What the task requires: Please write every entry out again, exactly as it reads below.
____ Raw data
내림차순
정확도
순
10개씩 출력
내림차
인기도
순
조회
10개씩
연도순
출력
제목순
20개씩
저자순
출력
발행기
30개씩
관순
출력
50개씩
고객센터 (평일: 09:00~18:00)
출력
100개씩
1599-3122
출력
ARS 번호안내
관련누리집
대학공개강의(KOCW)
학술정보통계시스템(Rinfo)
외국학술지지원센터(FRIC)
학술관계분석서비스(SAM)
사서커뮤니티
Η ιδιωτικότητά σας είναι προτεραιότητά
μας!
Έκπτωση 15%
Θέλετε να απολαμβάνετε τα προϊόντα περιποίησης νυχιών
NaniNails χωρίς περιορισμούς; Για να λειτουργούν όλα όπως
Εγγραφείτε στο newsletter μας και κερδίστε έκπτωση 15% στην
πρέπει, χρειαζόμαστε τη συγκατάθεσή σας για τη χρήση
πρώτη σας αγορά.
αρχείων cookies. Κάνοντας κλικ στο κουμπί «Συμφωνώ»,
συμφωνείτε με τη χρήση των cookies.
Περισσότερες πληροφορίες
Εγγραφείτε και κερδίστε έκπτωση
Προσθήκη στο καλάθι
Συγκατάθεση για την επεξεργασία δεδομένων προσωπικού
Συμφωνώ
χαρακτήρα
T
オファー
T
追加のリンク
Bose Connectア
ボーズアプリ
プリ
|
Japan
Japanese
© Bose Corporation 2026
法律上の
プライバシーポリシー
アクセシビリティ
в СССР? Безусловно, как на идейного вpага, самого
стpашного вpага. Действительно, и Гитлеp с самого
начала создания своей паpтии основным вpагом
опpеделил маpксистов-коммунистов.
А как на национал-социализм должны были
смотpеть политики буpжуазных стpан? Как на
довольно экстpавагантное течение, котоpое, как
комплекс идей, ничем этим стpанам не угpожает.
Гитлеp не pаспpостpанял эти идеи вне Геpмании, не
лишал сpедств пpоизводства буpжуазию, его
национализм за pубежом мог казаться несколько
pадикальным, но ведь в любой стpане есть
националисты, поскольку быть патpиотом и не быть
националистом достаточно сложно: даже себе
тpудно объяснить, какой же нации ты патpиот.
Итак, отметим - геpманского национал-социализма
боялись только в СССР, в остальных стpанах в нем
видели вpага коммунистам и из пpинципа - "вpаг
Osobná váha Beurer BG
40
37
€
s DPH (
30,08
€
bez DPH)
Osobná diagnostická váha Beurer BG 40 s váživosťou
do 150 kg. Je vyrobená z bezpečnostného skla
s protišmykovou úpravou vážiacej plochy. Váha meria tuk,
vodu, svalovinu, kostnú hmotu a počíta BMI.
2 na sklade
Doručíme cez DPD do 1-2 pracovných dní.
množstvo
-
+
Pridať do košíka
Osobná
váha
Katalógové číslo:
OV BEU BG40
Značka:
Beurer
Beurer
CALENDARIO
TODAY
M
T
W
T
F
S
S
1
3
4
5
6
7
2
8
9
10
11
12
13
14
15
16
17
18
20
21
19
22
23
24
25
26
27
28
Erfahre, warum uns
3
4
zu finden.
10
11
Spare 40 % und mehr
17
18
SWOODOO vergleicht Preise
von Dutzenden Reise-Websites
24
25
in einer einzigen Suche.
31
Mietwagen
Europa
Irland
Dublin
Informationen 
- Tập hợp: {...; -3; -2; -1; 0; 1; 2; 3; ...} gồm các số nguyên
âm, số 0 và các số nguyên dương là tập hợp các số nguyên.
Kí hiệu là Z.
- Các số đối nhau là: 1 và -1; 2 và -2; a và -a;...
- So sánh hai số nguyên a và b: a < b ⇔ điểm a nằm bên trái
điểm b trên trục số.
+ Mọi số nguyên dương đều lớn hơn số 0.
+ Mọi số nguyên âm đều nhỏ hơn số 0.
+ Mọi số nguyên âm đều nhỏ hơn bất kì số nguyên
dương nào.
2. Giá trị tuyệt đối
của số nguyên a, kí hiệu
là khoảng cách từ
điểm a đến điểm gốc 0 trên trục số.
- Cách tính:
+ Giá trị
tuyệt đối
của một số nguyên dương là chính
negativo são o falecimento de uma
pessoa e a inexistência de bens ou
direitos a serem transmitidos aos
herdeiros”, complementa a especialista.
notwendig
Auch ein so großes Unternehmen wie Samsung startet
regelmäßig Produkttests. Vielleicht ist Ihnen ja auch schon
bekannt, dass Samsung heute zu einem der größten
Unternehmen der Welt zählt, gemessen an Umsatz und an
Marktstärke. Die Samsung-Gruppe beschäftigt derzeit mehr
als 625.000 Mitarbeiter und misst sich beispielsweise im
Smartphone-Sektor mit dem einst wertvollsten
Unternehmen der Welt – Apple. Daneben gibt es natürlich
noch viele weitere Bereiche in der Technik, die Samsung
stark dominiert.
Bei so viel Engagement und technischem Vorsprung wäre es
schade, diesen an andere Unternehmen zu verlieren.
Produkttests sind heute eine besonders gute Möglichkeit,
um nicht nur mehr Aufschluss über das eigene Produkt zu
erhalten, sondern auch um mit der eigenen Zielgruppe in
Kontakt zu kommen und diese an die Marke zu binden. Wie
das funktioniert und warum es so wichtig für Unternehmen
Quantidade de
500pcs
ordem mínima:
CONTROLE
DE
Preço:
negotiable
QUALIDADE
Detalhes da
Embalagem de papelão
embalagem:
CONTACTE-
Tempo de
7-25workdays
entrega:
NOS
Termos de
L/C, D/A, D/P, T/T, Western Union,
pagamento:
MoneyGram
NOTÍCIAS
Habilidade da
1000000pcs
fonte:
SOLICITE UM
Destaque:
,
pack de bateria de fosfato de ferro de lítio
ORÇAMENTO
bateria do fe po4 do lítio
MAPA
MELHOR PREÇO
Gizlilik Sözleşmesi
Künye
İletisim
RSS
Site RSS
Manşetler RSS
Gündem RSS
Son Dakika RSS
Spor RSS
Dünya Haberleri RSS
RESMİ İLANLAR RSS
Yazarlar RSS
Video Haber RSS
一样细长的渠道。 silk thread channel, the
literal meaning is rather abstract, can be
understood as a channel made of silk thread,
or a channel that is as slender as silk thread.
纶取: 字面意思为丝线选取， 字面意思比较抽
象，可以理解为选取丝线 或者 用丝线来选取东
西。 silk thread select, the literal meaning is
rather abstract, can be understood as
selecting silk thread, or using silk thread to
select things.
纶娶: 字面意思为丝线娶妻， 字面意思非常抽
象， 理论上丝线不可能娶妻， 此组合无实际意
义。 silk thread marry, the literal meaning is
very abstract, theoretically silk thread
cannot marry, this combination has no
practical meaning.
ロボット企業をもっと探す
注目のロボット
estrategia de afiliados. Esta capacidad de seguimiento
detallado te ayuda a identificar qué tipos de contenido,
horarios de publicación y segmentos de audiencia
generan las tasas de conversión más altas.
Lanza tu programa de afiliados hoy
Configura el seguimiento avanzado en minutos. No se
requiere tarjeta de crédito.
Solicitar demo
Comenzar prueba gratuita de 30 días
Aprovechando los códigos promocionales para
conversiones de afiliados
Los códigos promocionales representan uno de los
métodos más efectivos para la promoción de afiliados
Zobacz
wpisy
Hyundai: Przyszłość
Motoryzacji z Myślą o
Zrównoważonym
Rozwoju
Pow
________
Solution to the exercise:
내림차순
정확도
순
10개씩 출력
내림차
인기도
순
조회
10개씩
연도순
출력
제목순
20개씩
저자순
출력
발행기
30개씩
관순
출력
50개씩
고객센터 (평일: 09:00~18:00)
출력
100개씩
1599-3122
출력
ARS 번호안내
관련누리집
대학공개강의(KOCW)
학술정보통계시스템(Rinfo)
외국학술지지원센터(FRIC)
학술관계분석서비스(SAM)
사서커뮤니티
Η ιδιωτικότητά σας είναι προτεραιότητά
μας!
Έκπτωση 15%
Θέλετε να απολαμβάνετε τα προϊόντα περιποίησης νυχιών
NaniNails χωρίς περιορισμούς; Για να λειτουργούν όλα όπως
Εγγραφείτε στο newsletter μας και κερδίστε έκπτωση 15% στην
πρέπει, χρειαζόμαστε τη συγκατάθεσή σας για τη χρήση
πρώτη σας αγορά.
αρχείων cookies. Κάνοντας κλικ στο κουμπί «Συμφωνώ»,
συμφωνείτε με τη χρήση των cookies.
Περισσότερες πληροφορίες
Εγγραφείτε και κερδίστε έκπτωση
Προσθήκη στο καλάθι
Συγκατάθεση για την επεξεργασία δεδομένων προσωπικού
Συμφωνώ
χαρακτήρα
T
オファー
T
追加のリンク
Bose Connectア
ボーズアプリ
プリ
|
Japan
Japanese
© Bose Corporation 2026
法律上の
プライバシーポリシー
アクセシビリティ
в СССР? Безусловно, как на идейного вpага, самого
стpашного вpага. Действительно, и Гитлеp с самого
начала создания своей паpтии основным вpагом
опpеделил маpксистов-коммунистов.
А как на национал-социализм должны были
смотpеть политики буpжуазных стpан? Как на
довольно экстpавагантное течение, котоpое, как
комплекс идей, ничем этим стpанам не угpожает.
Гитлеp не pаспpостpанял эти идеи вне Геpмании, не
лишал сpедств пpоизводства буpжуазию, его
национализм за pубежом мог казаться несколько
pадикальным, но ведь в любой стpане есть
националисты, поскольку быть патpиотом и не быть
националистом достаточно сложно: даже себе
тpудно объяснить, какой же нации ты патpиот.
Итак, отметим - геpманского национал-социализма
боялись только в СССР, в остальных стpанах в нем
видели вpага коммунистам и из пpинципа - "вpаг
Osobná váha Beurer BG
40
37
€
s DPH (
30,08
€
bez DPH)
Osobná diagnostická váha Beurer BG 40 s váživosťou
do 150 kg. Je vyrobená z bezpečnostného skla
s protišmykovou úpravou vážiacej plochy. Váha meria tuk,
vodu, svalovinu, kostnú hmotu a počíta BMI.
2 na sklade
Doručíme cez DPD do 1-2 pracovných dní.
množstvo
-
+
Pridať do košíka
Osobná
váha
Katalógové číslo:
OV BEU BG40
Značka:
Beurer
Beurer
CALENDARIO
TODAY
M
T
W
T
F
S
S
1
3
4
5
6
7
2
8
9
10
11
12
13
14
15
16
17
18
20
21
19
22
23
24
25
26
27
28
Erfahre, warum uns
3
4
zu finden.
10
11
Spare 40 % und mehr
17
18
SWOODOO vergleicht Preise
von Dutzenden Reise-Websites
24
25
in einer einzigen Suche.
31
Mietwagen
Europa
Irland
Dublin
Informationen 
- Tập hợp: {...; -3; -2; -1; 0; 1; 2; 3; ...} gồm các số nguyên
âm, số 0 và các số nguyên dương là tập hợp các số nguyên.
Kí hiệu là Z.
- Các số đối nhau là: 1 và -1; 2 và -2; a và -a;...
- So sánh hai số nguyên a và b: a < b ⇔ điểm a nằm bên trái
điểm b trên trục số.
+ Mọi số nguyên dương đều lớn hơn số 0.
+ Mọi số nguyên âm đều nhỏ hơn số 0.
+ Mọi số nguyên âm đều nhỏ hơn bất kì số nguyên
dương nào.
2. Giá trị tuyệt đối
của số nguyên a, kí hiệu
là khoảng cách từ
điểm a đến điểm gốc 0 trên trục số.
- Cách tính:
+ Giá trị
tuyệt đối
của một số nguyên dương là chính
negativo são o falecimento de uma
pessoa e a inexistência de bens ou
direitos a serem transmitidos aos
herdeiros”, complementa a especialista.
notwendig
Auch ein so großes Unternehmen wie Samsung startet
regelmäßig Produkttests. Vielleicht ist Ihnen ja auch schon
bekannt, dass Samsung heute zu einem der größten
Unternehmen der Welt zählt, gemessen an Umsatz und an
Marktstärke. Die Samsung-Gruppe beschäftigt derzeit mehr
als 625.000 Mitarbeiter und misst sich beispielsweise im
Smartphone-Sektor mit dem einst wertvollsten
Unternehmen der Welt – Apple. Daneben gibt es natürlich
noch viele weitere Bereiche in der Technik, die Samsung
stark dominiert.
Bei so viel Engagement und technischem Vorsprung wäre es
schade, diesen an andere Unternehmen zu verlieren.
Produkttests sind heute eine besonders gute Möglichkeit,
um nicht nur mehr Aufschluss über das eigene Produkt zu
erhalten, sondern auch um mit der eigenen Zielgruppe in
Kontakt zu kommen und diese an die Marke zu binden. Wie
das funktioniert und warum es so wichtig für Unternehmen
Quantidade de
500pcs
ordem mínima:
CONTROLE
DE
Preço:
negotiable
QUALIDADE
Detalhes da
Embalagem de papelão
embalagem:
CONTACTE-
Tempo de
7-25workdays
entrega:
NOS
Termos de
L/C, D/A, D/P, T/T, Western Union,
pagamento:
MoneyGram
NOTÍCIAS
Habilidade da
1000000pcs
fonte:
SOLICITE UM
Destaque:
,
pack de bateria de fosfato de ferro de lítio
ORÇAMENTO
bateria do fe po4 do lítio
MAPA
MELHOR PREÇO
Gizlilik Sözleşmesi
Künye
İletisim
RSS
Site RSS
Manşetler RSS
Gündem RSS
Son Dakika RSS
Spor RSS
Dünya Haberleri RSS
RESMİ İLANLAR RSS
Yazarlar RSS
Video Haber RSS
一样细长的渠道。 silk thread channel, the
literal meaning is rather abstract, can be
understood as a channel made of silk thread,
or a channel that is as slender as silk thread.
纶取: 字面意思为丝线选取， 字面意思比较抽
象，可以理解为选取丝线 或者 用丝线来选取东
西。 silk thread select, the literal meaning is
rather abstract, can be understood as
selecting silk thread, or using silk thread to
select things.
纶娶: 字面意思为丝线娶妻， 字面意思非常抽
象， 理论上丝线不可能娶妻， 此组合无实际意
义。 silk thread marry, the literal meaning is
very abstract, theoretically silk thread
cannot marry, this combination has no
practical meaning.
ロボット企業をもっと探す
注目のロボット
estrategia de afiliados. Esta capacidad de seguimiento
detallado te ayuda a identificar qué tipos de contenido,
horarios de publicación y segmentos de audiencia
generan las tasas de conversión más altas.
Lanza tu programa de afiliados hoy
Configura el seguimiento avanzado en minutos. No se
requiere tarjeta de crédito.
Solicitar demo
Comenzar prueba gratuita de 30 días
Aprovechando los códigos promocionales para
conversiones de afiliados
Los códigos promocionales representan uno de los
métodos más efectivos para la promoción de afiliados
Zobacz
wpisy
Hyundai: Przyszłość
Motoryzacji z Myślą o
Zrównoważonym
Rozwoju
Pow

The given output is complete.